El liceo Augusto D´Halmar en Ñuñoa consiguió el mejor promedio de puntaje entre los liceos municipales la PSU: 664 puntos superando incluso al Instituto Nacional.

Pero su realidad no es fácil ni mucho menos de una alta selección académica. Según una nota de La Segunda, el 50% de sus estudiantes provienen de hogares pobres, donde incluso, falta el agua caliente.

Para ayudarlos, el director del recinto, Jaime Andrade, explica que “muchos no tienen agua caliente en la casa, así que llegan a bañarse y para que no se enfermen les pusimos secadores. Eso además hace que lleguen más temprano y mejoramos la asistencia”.

Por ello, el recinto tiene espejos, alisadores y secadores de pelo para que los niños y jóvenes de menores recursos puedan aprovechar.

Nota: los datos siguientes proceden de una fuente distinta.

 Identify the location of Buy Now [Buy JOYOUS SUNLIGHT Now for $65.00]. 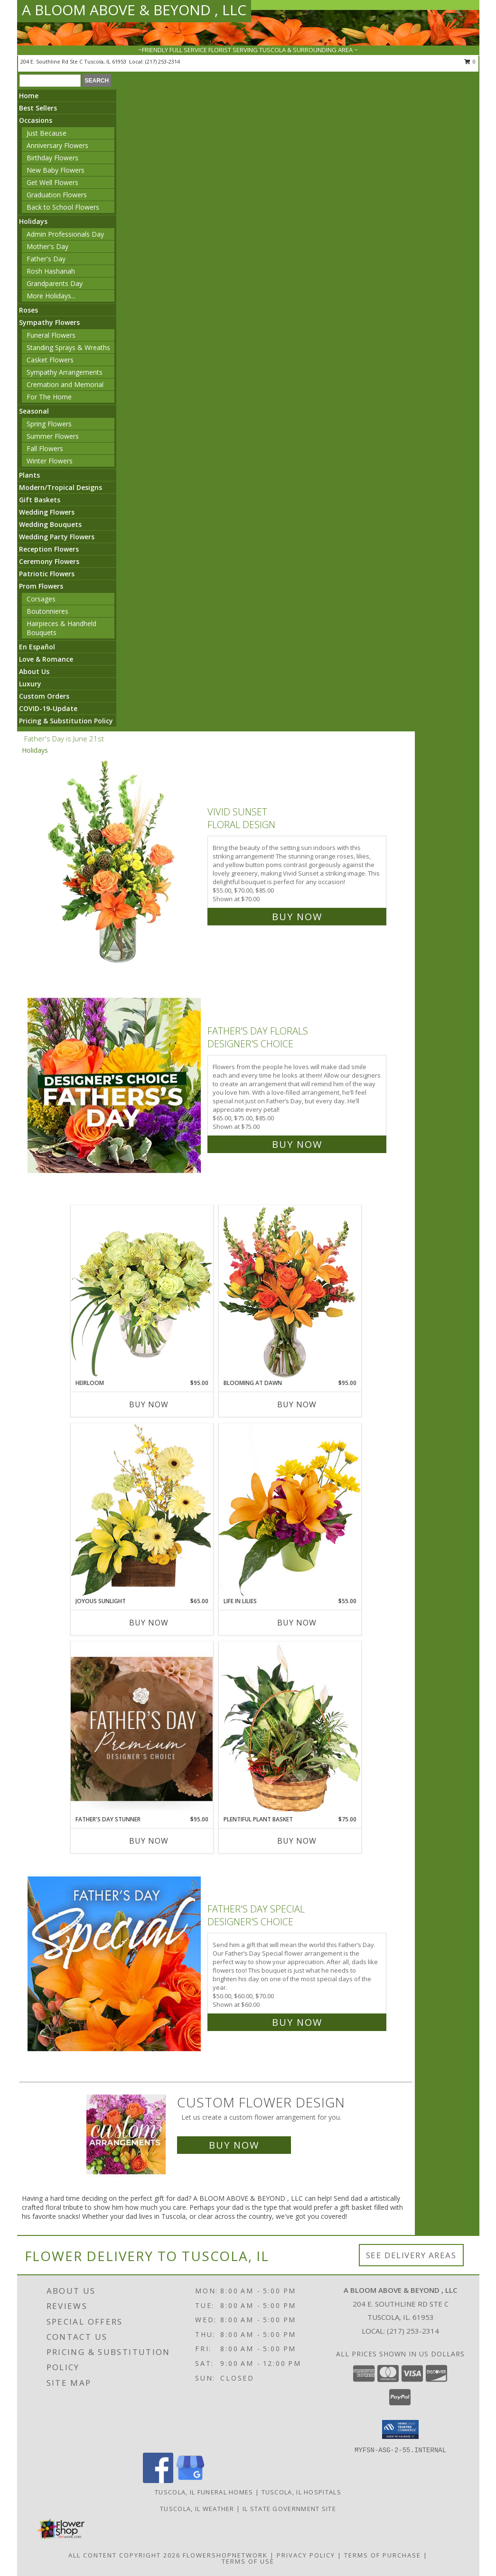
(148, 1622).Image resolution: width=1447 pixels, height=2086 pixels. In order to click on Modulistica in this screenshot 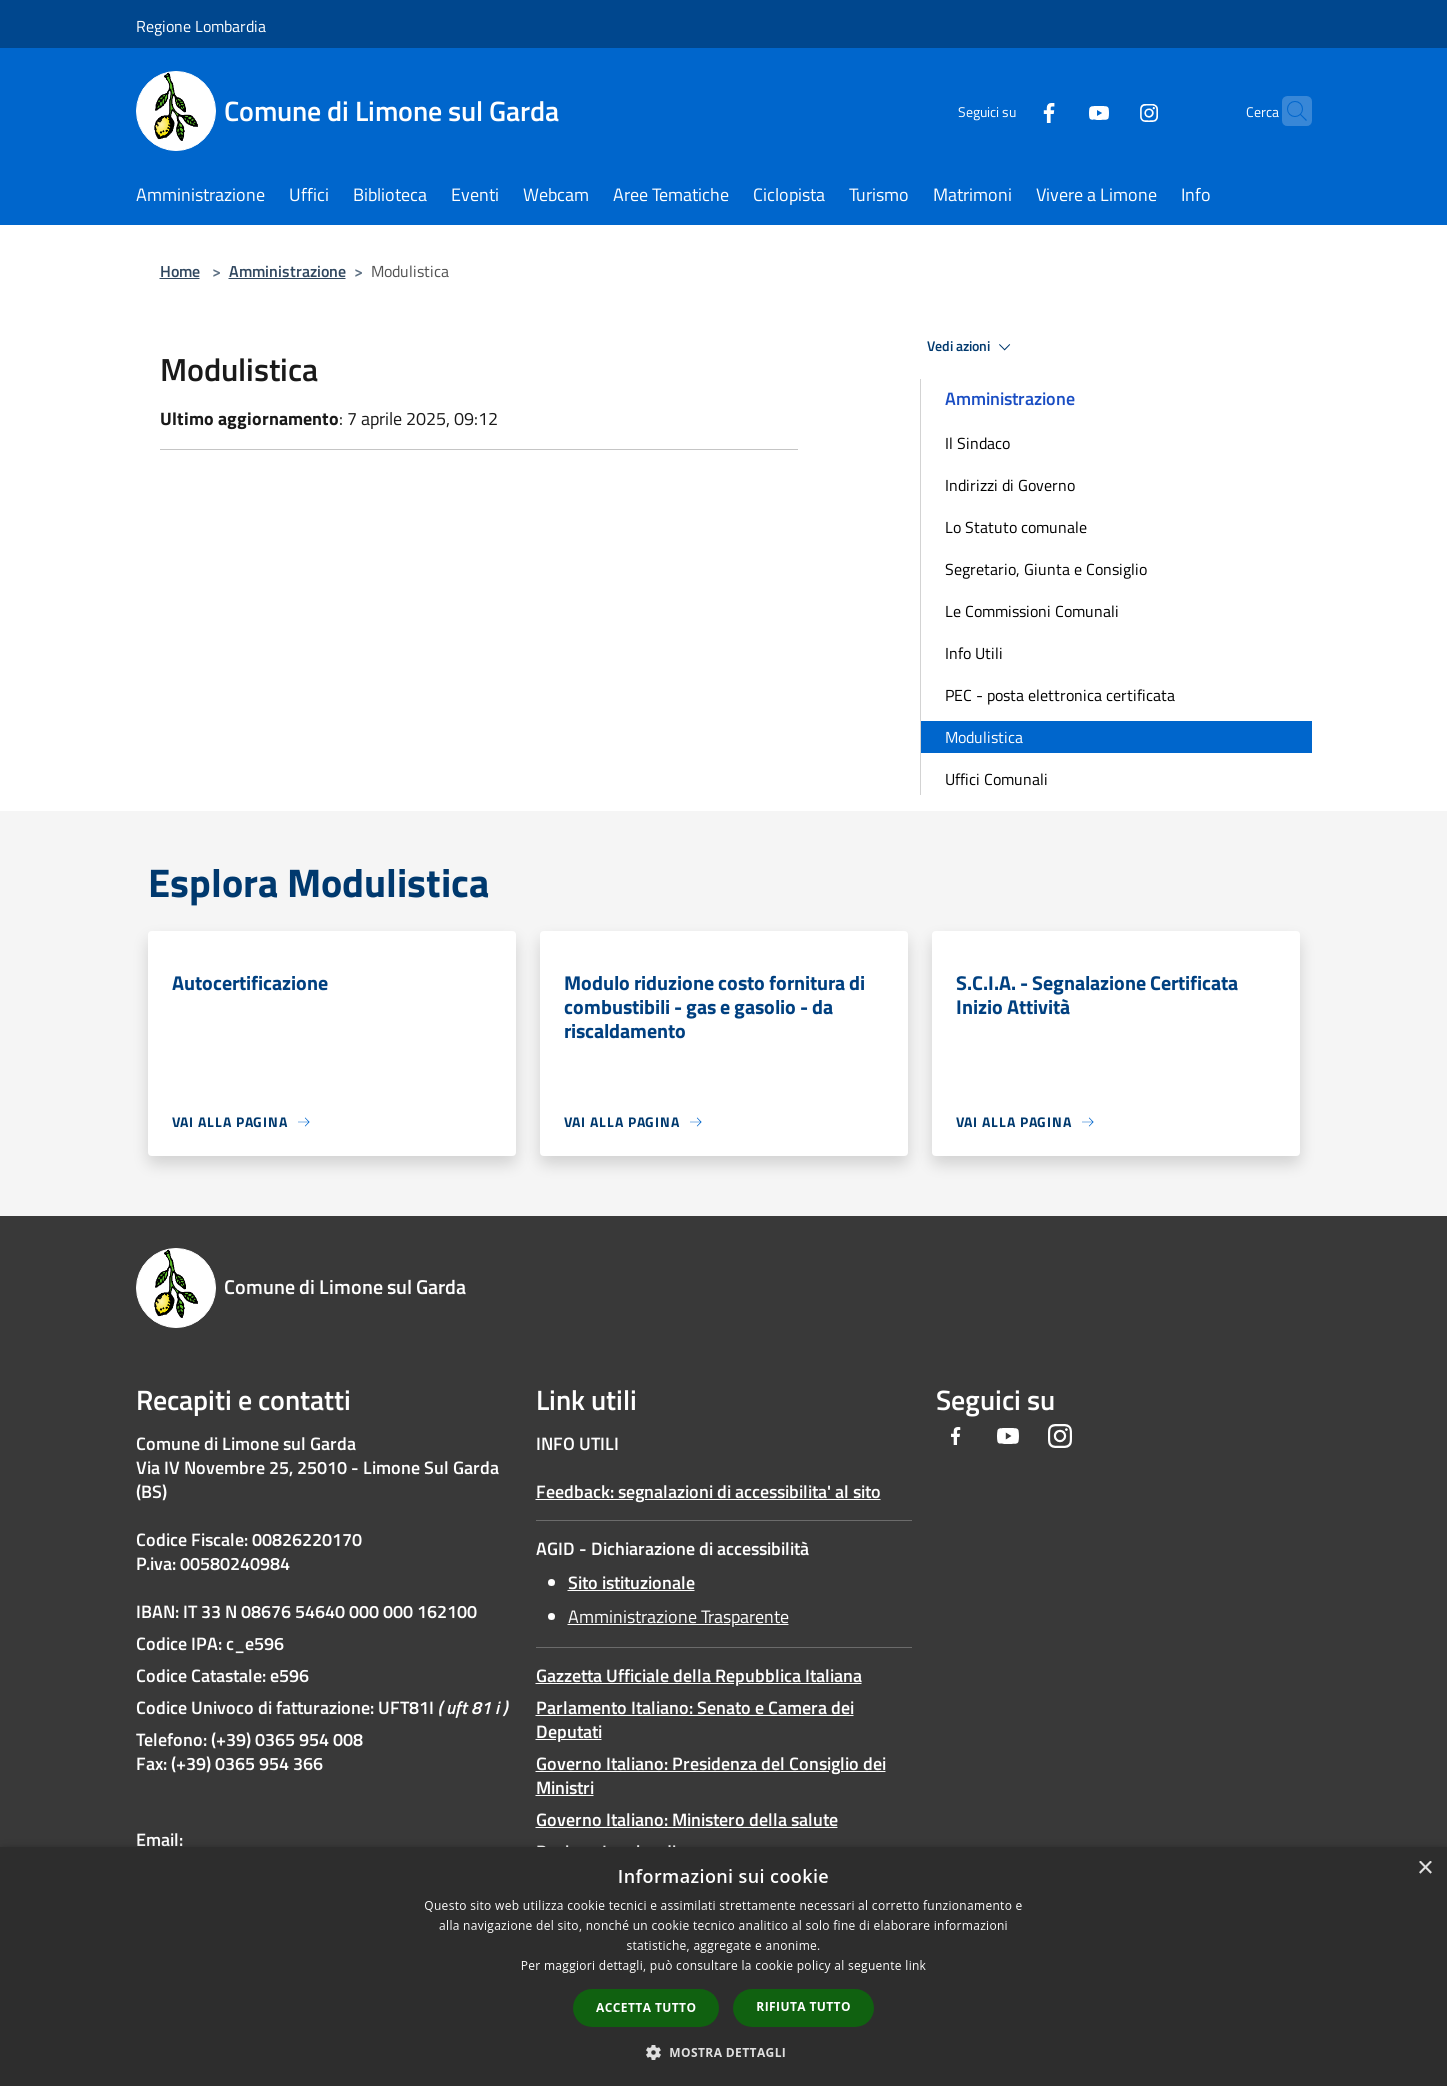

“Este colegio era muy difícil, lleno de pandillas, de marihuana. Partimos por darles cariño a los niños, darles la posibilidad de apropiarse del espacio. Por ejemplo, incluso cuando no había jornada completa, podían quedarse hasta a las siete de la tarde. Y como no tenían ambientación en las casas, les dimos este lugar, les vendimos cuentos, y recién ocho años después, nos preocupamos de la calidad”, comenta.

Para Andrade, además, una de las clave es entregarles herramientas, ayudarlos, pero también guiarlos para que puedan sobrepasar esas dificultades.

“Muchos tienen problemas en sus hogares. Nosotros recogemos eso, pero les enseñamos que los problemas son parte de la vida y que no deben quejarse por lo que les tocó vivir. Por eso es que el trabajo es nuestro principal valor”.

Eso sí, dice que en el colegio no hay “nada de piercings ni cosas en el pelo, ni escupir, ni tirar basura ni rayar los baños. El profesor es el profesor. Exigir no es pecado, es cariño. Regalar es pecado”.

El Augusto D’Halmar se ubica en el lugar 32 de los colegios con mejores promedios en la PSU. Los 31 que lo anteceden son todos privados.